Crossing an old runway
            At 1.3 miles, the trail curves left where a gated road goes right.  Soon you cross another old runway as the trail heads northeast on what appears to be an old road.  Up to this point the trail has alternated between sun and shade, but full sun now prevails, a condition that will continue for most of the rest of the hike.
Hiking a hot, sunny trail
            1.6 miles into the hike, you reach the connector trail that connects the Cross Refuge Trail and the Grassy Point Trail.  Turn right to head for the Grassy Point Trail.  A small stand of coastal oak trees provides some welcome shade on a hot sunny day.  When you reach the wide gravel Grassy Point Trail at a T-intersection, turn right to head for Grassy Point.
            The trail curves left as it heads out Grassy Point, a peninsula that sticks well out into Ninigret Pond.  Interpretive signs tell of this land’s agricultural history before it became a naval base.  When this area was first settled in the 1600’s, the flat, fertile, rock-free glacial outwash that now surrounds you was some of the best farmland in the area.  Large plantations grew everything from corn to vegetables to potatoes, and profitable grazing and fishing industries also thrived here.
            2 miles into the hike, you reach Grassy Point.  Views into Ninigret Pond extend in three directions, and a provided pair of binoculars allows you to identify wildlife at a distance.  A bench provides a nice spot to rest and enjoy the scenery just past the midpoint of the hike.
View from Grassy Point
The trail ends at Grassy Point, so your next move is to turn around and retrace your steps back up the peninsula.  Where the connector trail exits left, continue straight to stay on the Grassy Point Trail.  At 2.4 miles, you need to angle left to begin heading back toward the trailhead.  If you wanted to extend your hike, the trail going right leads a short distance to another view of Ninigret Pond that is similar to the one you obtained earlier.

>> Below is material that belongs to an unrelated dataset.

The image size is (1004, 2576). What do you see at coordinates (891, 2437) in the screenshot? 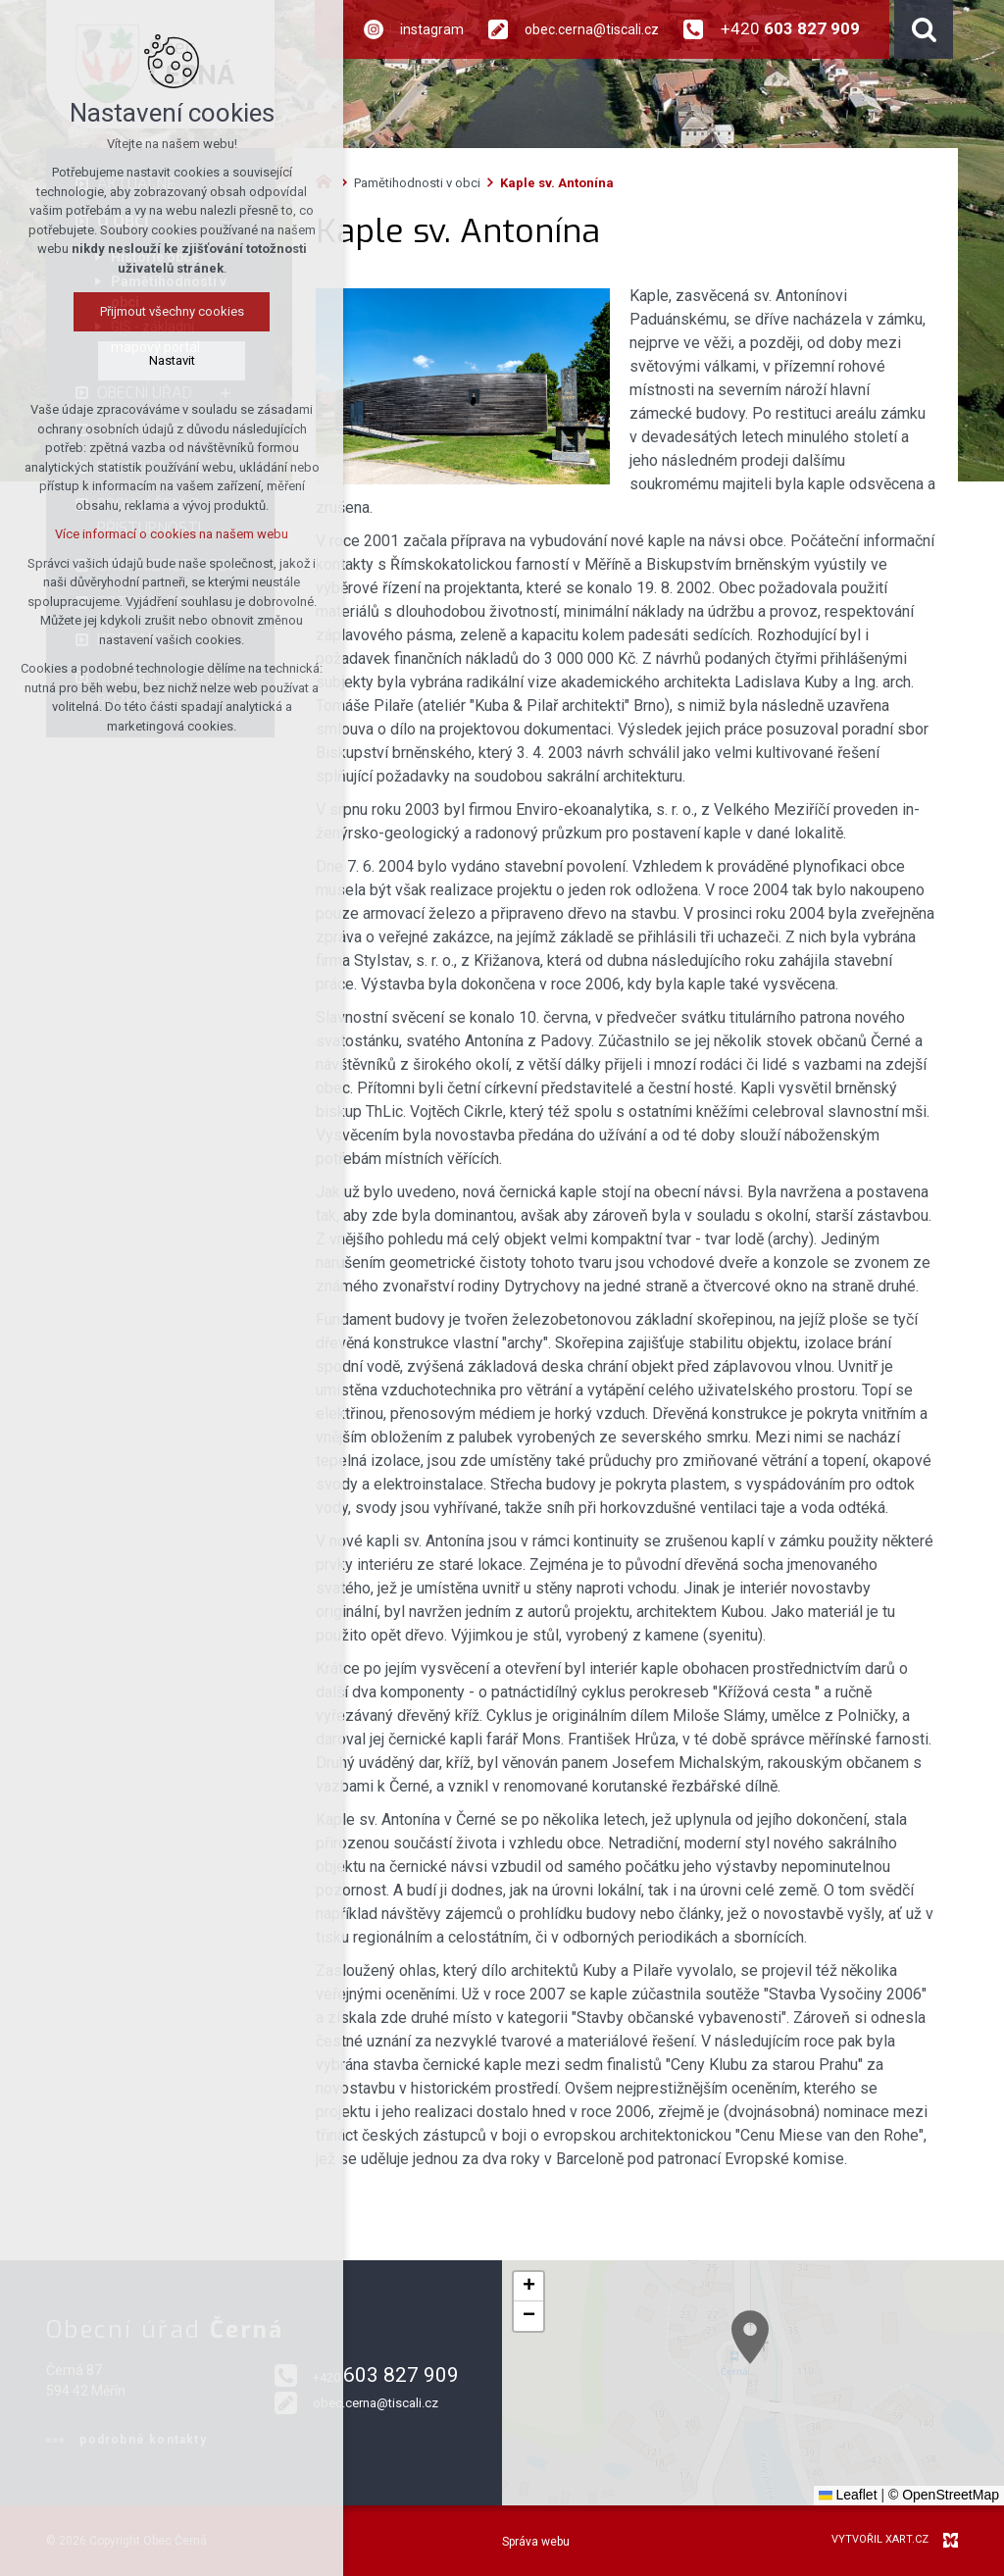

Very quickly you step onto asphalt that is the end of old airbase runway 30, the longest runway at the airbase.  Large white painted numbers “30” designed to be seen from the air can still be made out on the ground.  2.5 miles into the hike, you reach the paved east parking lot.  To begin the final segment back to our (west) parking lot, walk directly across this parking lot and pick up the paved Charlietown Runway Trail.  A sign warns of ticks, but they should not pose a problem if you stay on the trail.
Runway 30
As its name suggests, the Charlietown Runway Trail traces the entire 0.8 mile length of old runway 30.  As such, the paved trail is completely flat and almost dead straight.  The facilities of adjacent Ninigret Park can be seen to the right as you hike along the refuge boundary.  Reaching the west parking lot located at the other end of the Charlietown Runway Trail signals the end of the hike.